### WORK TO BE COMPLETED:
Using only the entries below, copy exactly the lines that begin at the one with "Complaints Department stated" and end at the one with "(at design- or runtime).", both included. Drop the pictures.

[[ WORKING DATA, beginning ]]

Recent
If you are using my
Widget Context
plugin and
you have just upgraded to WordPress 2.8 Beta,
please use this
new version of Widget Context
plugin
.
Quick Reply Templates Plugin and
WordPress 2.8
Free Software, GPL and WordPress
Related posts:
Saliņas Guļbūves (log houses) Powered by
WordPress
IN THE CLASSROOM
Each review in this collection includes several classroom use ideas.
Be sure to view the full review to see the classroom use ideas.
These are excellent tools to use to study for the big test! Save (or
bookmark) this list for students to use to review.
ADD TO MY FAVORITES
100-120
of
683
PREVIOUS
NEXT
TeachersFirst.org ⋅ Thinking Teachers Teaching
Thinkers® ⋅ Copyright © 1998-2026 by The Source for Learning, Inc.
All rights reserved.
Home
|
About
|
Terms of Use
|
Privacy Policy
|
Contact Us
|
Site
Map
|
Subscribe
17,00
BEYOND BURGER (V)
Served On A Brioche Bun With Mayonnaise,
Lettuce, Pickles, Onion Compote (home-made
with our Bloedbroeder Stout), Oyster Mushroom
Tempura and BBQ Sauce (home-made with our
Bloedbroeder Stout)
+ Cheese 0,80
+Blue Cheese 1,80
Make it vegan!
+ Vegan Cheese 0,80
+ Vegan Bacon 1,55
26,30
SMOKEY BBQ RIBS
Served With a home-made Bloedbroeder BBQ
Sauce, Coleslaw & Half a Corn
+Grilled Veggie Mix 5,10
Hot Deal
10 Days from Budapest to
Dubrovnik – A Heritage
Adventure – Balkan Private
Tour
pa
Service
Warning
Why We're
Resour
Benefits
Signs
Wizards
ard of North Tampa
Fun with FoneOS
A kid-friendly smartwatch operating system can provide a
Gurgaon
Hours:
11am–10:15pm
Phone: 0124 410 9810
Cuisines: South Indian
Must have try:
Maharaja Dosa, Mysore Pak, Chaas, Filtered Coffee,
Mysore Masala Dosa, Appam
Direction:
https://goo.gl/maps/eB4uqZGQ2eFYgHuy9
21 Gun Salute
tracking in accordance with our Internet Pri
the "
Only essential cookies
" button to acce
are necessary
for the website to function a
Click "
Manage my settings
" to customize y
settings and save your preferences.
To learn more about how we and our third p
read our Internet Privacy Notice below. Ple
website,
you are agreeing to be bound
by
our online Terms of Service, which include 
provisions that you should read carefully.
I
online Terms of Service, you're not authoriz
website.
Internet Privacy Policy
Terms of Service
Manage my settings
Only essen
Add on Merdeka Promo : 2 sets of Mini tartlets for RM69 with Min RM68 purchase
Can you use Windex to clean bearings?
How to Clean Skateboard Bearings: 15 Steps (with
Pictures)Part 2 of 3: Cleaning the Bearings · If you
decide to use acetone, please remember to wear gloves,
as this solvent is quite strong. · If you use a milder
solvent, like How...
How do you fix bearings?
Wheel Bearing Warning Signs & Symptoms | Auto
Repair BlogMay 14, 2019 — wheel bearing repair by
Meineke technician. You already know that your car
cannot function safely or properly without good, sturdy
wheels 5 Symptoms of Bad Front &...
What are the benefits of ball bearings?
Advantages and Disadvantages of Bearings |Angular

[[ WORKING DATA, end ]]
[[ WORKING DATA, beginning ]]

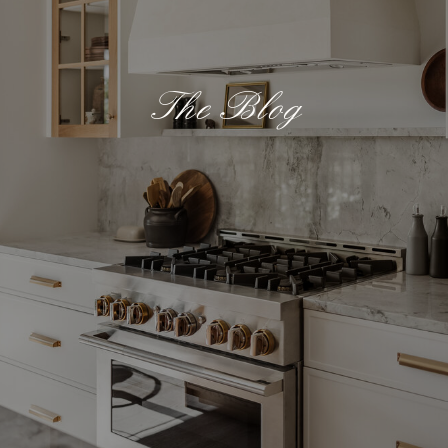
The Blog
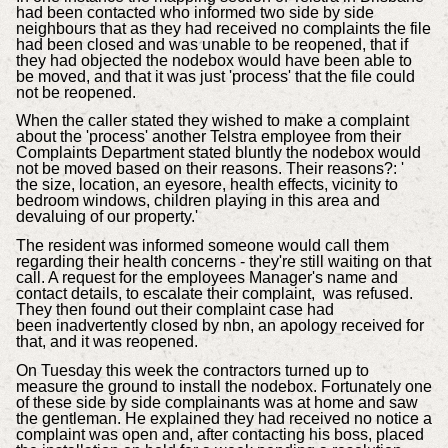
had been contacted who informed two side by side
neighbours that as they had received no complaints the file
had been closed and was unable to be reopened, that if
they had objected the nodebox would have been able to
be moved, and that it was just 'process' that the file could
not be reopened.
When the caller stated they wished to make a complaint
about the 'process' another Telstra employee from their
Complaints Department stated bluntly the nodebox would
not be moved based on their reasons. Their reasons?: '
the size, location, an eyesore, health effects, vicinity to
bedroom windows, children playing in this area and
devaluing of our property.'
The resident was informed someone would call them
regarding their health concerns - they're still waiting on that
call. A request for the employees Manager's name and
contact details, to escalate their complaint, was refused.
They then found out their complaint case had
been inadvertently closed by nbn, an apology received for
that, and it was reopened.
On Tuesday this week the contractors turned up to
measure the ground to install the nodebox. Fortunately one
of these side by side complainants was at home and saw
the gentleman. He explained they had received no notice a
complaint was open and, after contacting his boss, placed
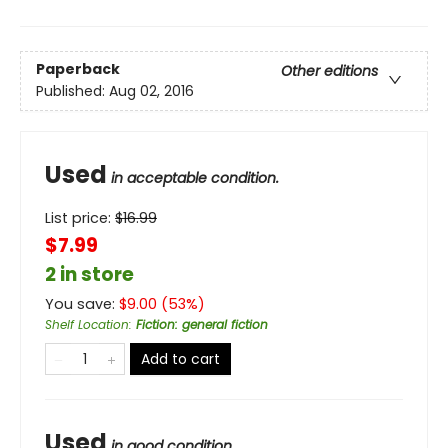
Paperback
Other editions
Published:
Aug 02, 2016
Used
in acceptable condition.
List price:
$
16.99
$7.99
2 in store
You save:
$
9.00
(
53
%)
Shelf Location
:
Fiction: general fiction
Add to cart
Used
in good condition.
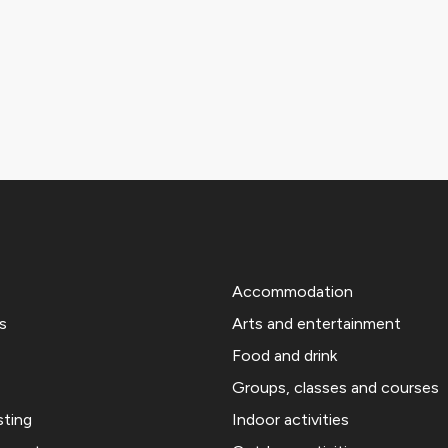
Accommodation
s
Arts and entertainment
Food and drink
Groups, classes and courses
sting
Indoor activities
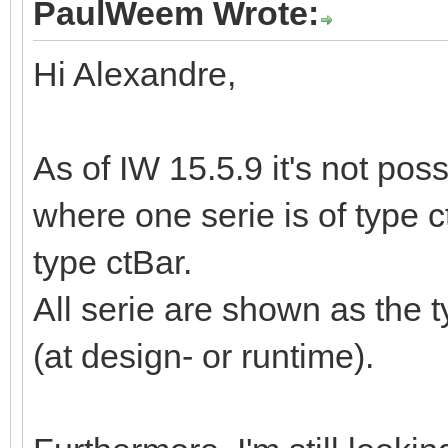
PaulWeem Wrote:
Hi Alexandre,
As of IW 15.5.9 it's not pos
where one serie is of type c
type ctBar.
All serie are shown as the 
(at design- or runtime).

[[ WORKING DATA, end ]]

### ANSWER BOX:
Complaints Department stated bluntly the nodebox would
not be moved based on their reasons. Their reasons?: '
the size, location, an eyesore, health effects, vicinity to
bedroom windows, children playing in this area and
devaluing of our property.'
The resident was informed someone would call them
regarding their health concerns - they're still waiting on that
call. A request for the employees Manager's name and
contact details, to escalate their complaint, was refused.
They then found out their complaint case had
been inadvertently closed by nbn, an apology received for
that, and it was reopened.
On Tuesday this week the contractors turned up to
measure the ground to install the nodebox. Fortunately one
of these side by side complainants was at home and saw
the gentleman. He explained they had received no notice a
complaint was open and, after contacting his boss, placed
Paperback
Other editions
Published:
Aug 02, 2016
Used
in acceptable condition.
List price:
$
16.99
$7.99
2 in store
You save:
$
9.00
(
53
%)
Shelf Location
:
Fiction: general fiction
Add to cart
Used
in good condition.
Accommodation
s
Arts and entertainment
Food and drink
Groups, classes and courses
sting
Indoor activities
PaulWeem Wrote:
Hi Alexandre,
As of IW 15.5.9 it's not pos
where one serie is of type c
type ctBar.
All serie are shown as the 
(at design- or runtime).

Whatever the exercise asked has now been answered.